Philippe brandit la matraque

09 Janvier 2019

Lundi 7 janvier au soir, lors d’une interview sur TF1, le Premier ministre Édouard Philippe a promis pour samedi 12 janvier une exceptionnelle mobilisation policière, 80 000 policiers dont 5 000 à Paris, et une nouvelle loi contre les « casseurs » qui « n’auront pas le dernier mot dans notre pays ».

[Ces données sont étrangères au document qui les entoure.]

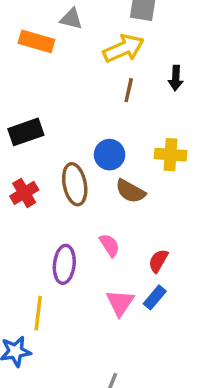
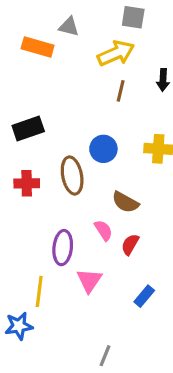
brown semicircle: (130, 191) -> (125, 202), moved
red cross: (24, 193) -> (27, 183), turned 30
red semicircle: (158, 261) -> (130, 244), moved
blue rectangle: (155, 297) -> (144, 296), moved
pink triangle: (120, 303) -> (89, 280), moved

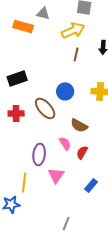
brown ellipse: (72, 175) -> (45, 108), turned -30

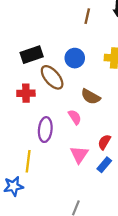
black rectangle: (17, 78) -> (32, 55), moved
red cross: (16, 113) -> (26, 93), moved
red semicircle: (82, 152) -> (104, 142), moved
pink triangle: (56, 175) -> (79, 155), moved

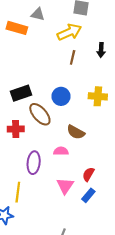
pink semicircle: (75, 117) -> (61, 151), turned -56

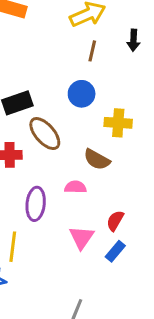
blue circle: (61, 96) -> (82, 94), moved
yellow cross: (98, 96) -> (118, 123), moved

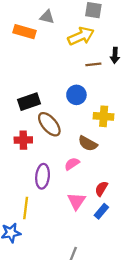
brown line: (92, 51) -> (93, 64), moved, turned 70
pink semicircle: (75, 187) -> (72, 164), turned -35

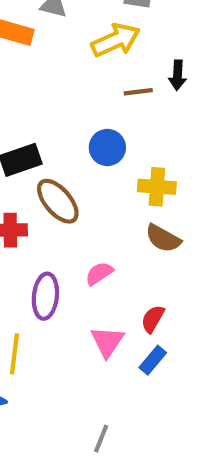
brown semicircle: (88, 143) -> (163, 238), moved

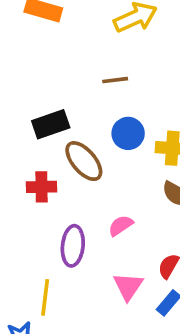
brown line: (138, 92) -> (115, 80), moved
blue circle: (107, 148) -> (128, 133), moved

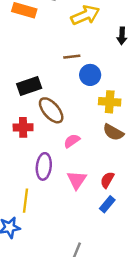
blue circle: (128, 133) -> (90, 75), moved
pink semicircle: (121, 226) -> (72, 141), moved
pink triangle: (128, 286) -> (77, 180), moved

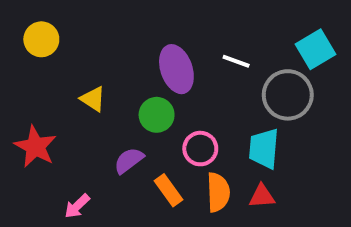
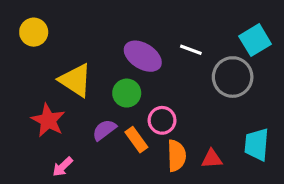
purple ellipse: (176, 69) -> (143, 56), turned -39
yellow triangle: (93, 99) -> (75, 80), size x1.6
red star: (35, 147) -> (48, 120), moved
cyan trapezoid: (264, 149) -> (257, 144), moved
orange rectangle: (169, 190) -> (136, 140), moved

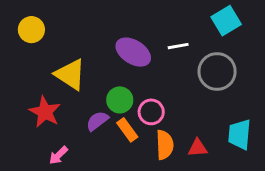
cyan square: (255, 40) -> (226, 21), moved
white line: (191, 50) -> (178, 46), turned -30
green circle: (127, 93) -> (120, 100), moved

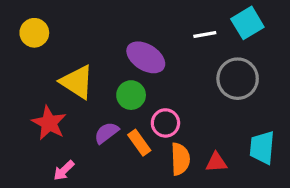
white line: (178, 46) -> (205, 34), moved
green circle: (120, 100) -> (131, 95), moved

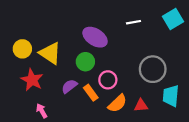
cyan square: (247, 23) -> (173, 19), moved
yellow circle: (34, 33) -> (22, 49), moved
gray circle: (238, 79) -> (153, 69), moved
orange semicircle: (180, 159) -> (117, 103), turned 48
pink arrow: (64, 170) -> (42, 111), turned 104

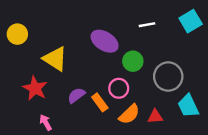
yellow circle: (22, 49) -> (17, 34), moved
green circle: (85, 62) -> (133, 61), moved
cyan trapezoid: (171, 96) -> (188, 106), turned -30

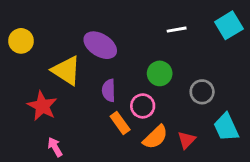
purple ellipse: (105, 41) -> (100, 45), moved
gray circle: (168, 77) -> (202, 92), size x0.7
purple semicircle: (76, 95) -> (109, 90), moved, turned -54
red triangle: (155, 117) -> (187, 140), turned -42

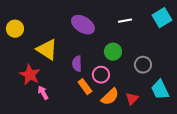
purple ellipse: (100, 45) -> (83, 25), moved
pink arrow: (55, 147) -> (43, 93), moved

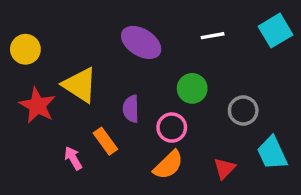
red star: (30, 75) -> (37, 105), moved
orange rectangle: (85, 87) -> (105, 141), moved
orange semicircle: (110, 97) -> (168, 165), moved

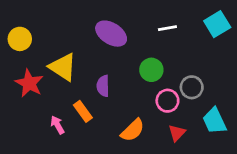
pink circle: (172, 128) -> (167, 101), moved

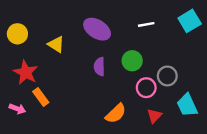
yellow triangle: (63, 67) -> (56, 44), moved, size x0.7
purple semicircle: (103, 86) -> (99, 67), moved
orange rectangle: (83, 111) -> (41, 97), moved
pink arrow: (57, 125) -> (17, 109), moved, turned 140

Ce projet sanctionnerait ceux qui appellent à une manifestation non déclarée, ceux qui y viennent cagoulés : «Aujourd’hui c’est une contravention, a dit Philippe, demain ce doit être un délit », méritant donc un placement en garde à vue. Le gouvernement envisagerait la création d’un fichier des personnes interdites de manifestation, sur le modèle du fichier national des interdits de stade, et des périmètres autour des manifestations pour contrôler, voire fouiller les participants.

Les déclarations sont vigoureuses, les mesures semblent drastiques, mais en réalité elles existent déjà pour l’essentiel. Lors des manifestations contre la loi El Khomri, l’état d’urgence du gouvernement précédent a servi, au nom de la lutte contre le terrorisme, à restreindre le droit à manifester.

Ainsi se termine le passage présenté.